Negative Trend had three different lead vocalists in the late 1970s -- Rozz Rezabek, Mikal Waters and Rik L. Rik. The Posh Boy Music November 1978 recording that I downloaded from Amazon and have been listening to all week features F-Word co-founder Rik L. Rik. He is the end of the line. While Rik is excellent, Mikal Waters, who appears on the Negative Trend EP (1978), I prefer; he has more of a Lee Ving vibe. The original singer, Rozz Rezabek, has a solo record titled Rozz and Negative Trend: The Pop Sessions (1978) which is quite good but apparently not accurate in its co-crediting of Negative Trend:


I think the name "Negative Trend" is the perfect name for a first wave Punk band. It says it all without irony and ostentation. 

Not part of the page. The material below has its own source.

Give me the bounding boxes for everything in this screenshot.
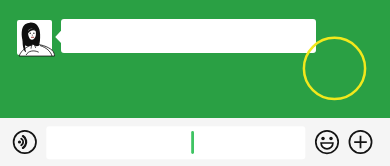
button[interactable]: More options [346, 128, 374, 156]
button[interactable]: Voice message [11, 128, 39, 156]
button[interactable]: Emoji [313, 128, 341, 156]
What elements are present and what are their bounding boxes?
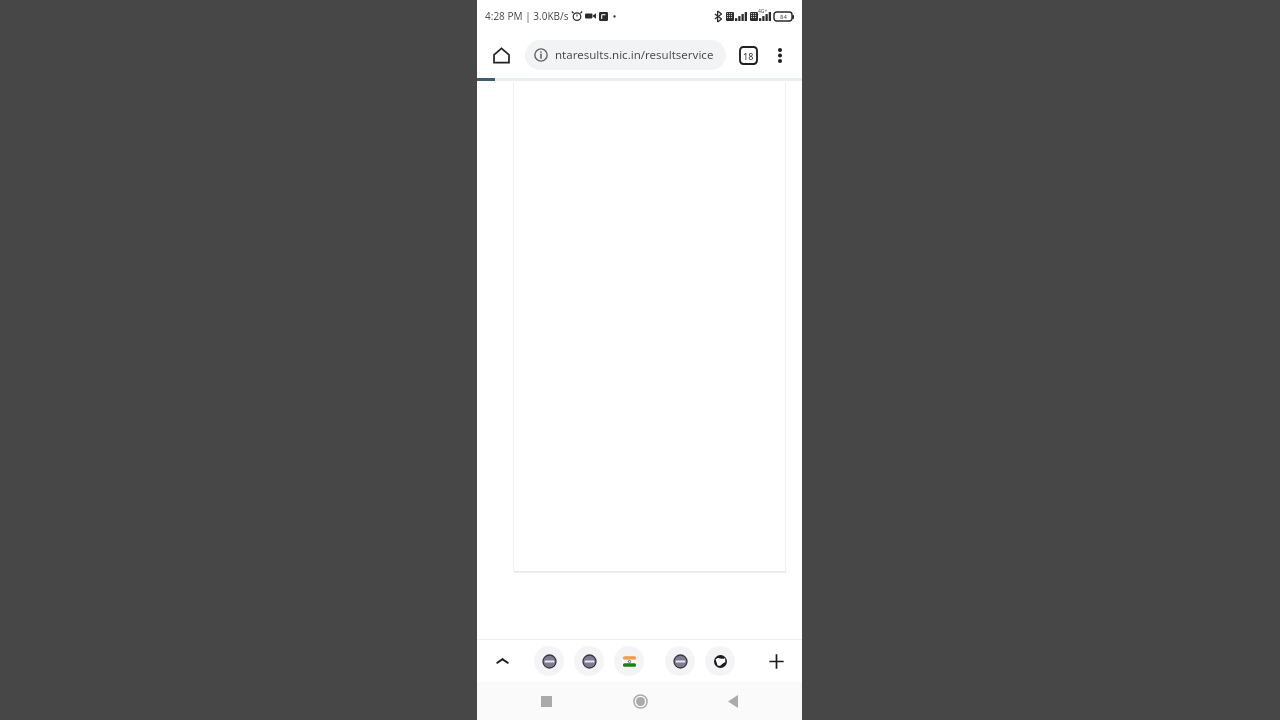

This is what Punks represented after the Hippies vacated the cultural vanguard and the Age of Aquarius evaporated -- a negative trend. 

The Zeitgeist has grown progressively more negative ever since, to the point where we are at now, The End: culturally, suffocated by technology; politically, smothered by an extremely powerful plutocracy; ecologically, headed for -- if not already suffering from -- a planetary crisis.

The music of Negative Trend is an aural bridge between first wave UK Punk and what would become the dominant form of American Punk -- California Hardcore of the early and middle 1980s. One can also hear a proto-Goth sound in a song like "Black and Red":


It's good stuff. I particularly like "Mercenaries":


It takes me back to the late '70s when colonial Africa was collapsing and images of black national liberation wars were shown on the nightly network news through a white supremacist lens. The U.S. had just "cut and run" in Vietnam and here we were right back in a proxy war, this time in Angola. But the Hippies were no longer on the scene with their Magical Mystery Tour (1967). No, the Punks of 1977-1978 were about as far away from "All You Need is Love" as one can imagine.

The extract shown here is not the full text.